*Instructions for the task:* Give every line from the entries that contains "Justin".

----------

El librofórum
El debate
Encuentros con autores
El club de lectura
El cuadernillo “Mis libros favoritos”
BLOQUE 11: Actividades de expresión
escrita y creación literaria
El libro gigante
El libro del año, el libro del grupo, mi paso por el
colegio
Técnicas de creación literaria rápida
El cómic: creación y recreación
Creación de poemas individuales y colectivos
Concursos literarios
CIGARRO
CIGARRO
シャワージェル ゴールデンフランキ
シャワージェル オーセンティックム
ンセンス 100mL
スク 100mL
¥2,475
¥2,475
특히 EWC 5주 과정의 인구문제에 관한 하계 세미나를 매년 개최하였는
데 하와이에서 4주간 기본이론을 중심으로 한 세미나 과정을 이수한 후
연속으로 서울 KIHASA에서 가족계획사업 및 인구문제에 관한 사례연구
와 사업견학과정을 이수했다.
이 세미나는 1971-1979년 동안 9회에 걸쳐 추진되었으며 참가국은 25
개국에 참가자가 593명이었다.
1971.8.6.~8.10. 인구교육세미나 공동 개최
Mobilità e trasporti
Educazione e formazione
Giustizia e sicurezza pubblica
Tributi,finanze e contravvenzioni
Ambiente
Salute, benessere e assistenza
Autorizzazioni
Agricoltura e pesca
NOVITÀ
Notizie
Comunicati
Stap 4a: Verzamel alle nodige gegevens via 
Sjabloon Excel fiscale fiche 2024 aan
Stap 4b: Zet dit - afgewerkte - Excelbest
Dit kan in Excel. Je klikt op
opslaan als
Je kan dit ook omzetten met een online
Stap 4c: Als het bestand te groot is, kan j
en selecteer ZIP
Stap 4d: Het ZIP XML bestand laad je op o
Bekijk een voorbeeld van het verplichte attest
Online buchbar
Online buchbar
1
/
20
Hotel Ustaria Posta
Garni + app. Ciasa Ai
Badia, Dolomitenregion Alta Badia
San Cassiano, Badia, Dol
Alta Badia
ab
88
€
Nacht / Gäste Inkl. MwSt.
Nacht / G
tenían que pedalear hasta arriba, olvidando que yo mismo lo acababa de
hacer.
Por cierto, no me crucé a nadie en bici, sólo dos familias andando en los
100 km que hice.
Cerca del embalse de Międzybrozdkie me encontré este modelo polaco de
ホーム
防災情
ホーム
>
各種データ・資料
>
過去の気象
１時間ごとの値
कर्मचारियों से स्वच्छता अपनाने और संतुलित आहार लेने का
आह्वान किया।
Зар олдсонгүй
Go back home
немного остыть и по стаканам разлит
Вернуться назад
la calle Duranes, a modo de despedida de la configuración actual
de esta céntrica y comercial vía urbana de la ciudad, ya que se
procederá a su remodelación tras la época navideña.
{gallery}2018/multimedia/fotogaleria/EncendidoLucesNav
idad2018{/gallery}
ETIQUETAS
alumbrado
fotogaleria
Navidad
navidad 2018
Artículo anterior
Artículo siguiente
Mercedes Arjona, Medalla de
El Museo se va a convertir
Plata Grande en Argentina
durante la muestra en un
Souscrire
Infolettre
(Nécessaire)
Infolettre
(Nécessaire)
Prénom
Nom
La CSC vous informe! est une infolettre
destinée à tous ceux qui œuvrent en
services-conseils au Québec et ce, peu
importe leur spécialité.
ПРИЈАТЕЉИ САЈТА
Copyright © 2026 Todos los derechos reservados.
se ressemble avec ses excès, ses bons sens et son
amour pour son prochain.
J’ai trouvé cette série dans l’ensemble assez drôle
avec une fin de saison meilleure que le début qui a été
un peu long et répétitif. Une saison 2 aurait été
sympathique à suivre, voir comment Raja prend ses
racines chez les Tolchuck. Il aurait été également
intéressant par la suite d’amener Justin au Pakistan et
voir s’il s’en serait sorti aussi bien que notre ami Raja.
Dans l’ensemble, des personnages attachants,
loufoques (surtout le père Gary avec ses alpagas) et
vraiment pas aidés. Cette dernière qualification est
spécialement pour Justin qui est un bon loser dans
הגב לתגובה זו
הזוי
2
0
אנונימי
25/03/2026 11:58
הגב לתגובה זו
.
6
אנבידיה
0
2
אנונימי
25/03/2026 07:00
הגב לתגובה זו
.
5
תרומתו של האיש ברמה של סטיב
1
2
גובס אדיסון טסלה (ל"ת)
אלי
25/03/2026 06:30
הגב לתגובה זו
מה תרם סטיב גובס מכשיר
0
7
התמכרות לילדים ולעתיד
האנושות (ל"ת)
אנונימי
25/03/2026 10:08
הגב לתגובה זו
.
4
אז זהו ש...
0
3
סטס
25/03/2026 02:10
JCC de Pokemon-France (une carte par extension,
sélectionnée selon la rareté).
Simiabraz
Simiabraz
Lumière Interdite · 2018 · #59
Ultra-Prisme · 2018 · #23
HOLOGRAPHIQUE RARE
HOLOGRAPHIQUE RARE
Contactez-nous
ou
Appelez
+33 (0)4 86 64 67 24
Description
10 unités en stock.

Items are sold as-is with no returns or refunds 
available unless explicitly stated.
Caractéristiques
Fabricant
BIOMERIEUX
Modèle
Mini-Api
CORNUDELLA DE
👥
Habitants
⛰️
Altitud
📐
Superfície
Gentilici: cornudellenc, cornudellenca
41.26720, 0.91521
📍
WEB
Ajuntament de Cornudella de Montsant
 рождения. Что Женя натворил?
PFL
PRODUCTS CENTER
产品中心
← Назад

----------

*Problem solution:*
intéressant par la suite d’amener Justin au Pakistan et
spécialement pour Justin qui est un bon loser dans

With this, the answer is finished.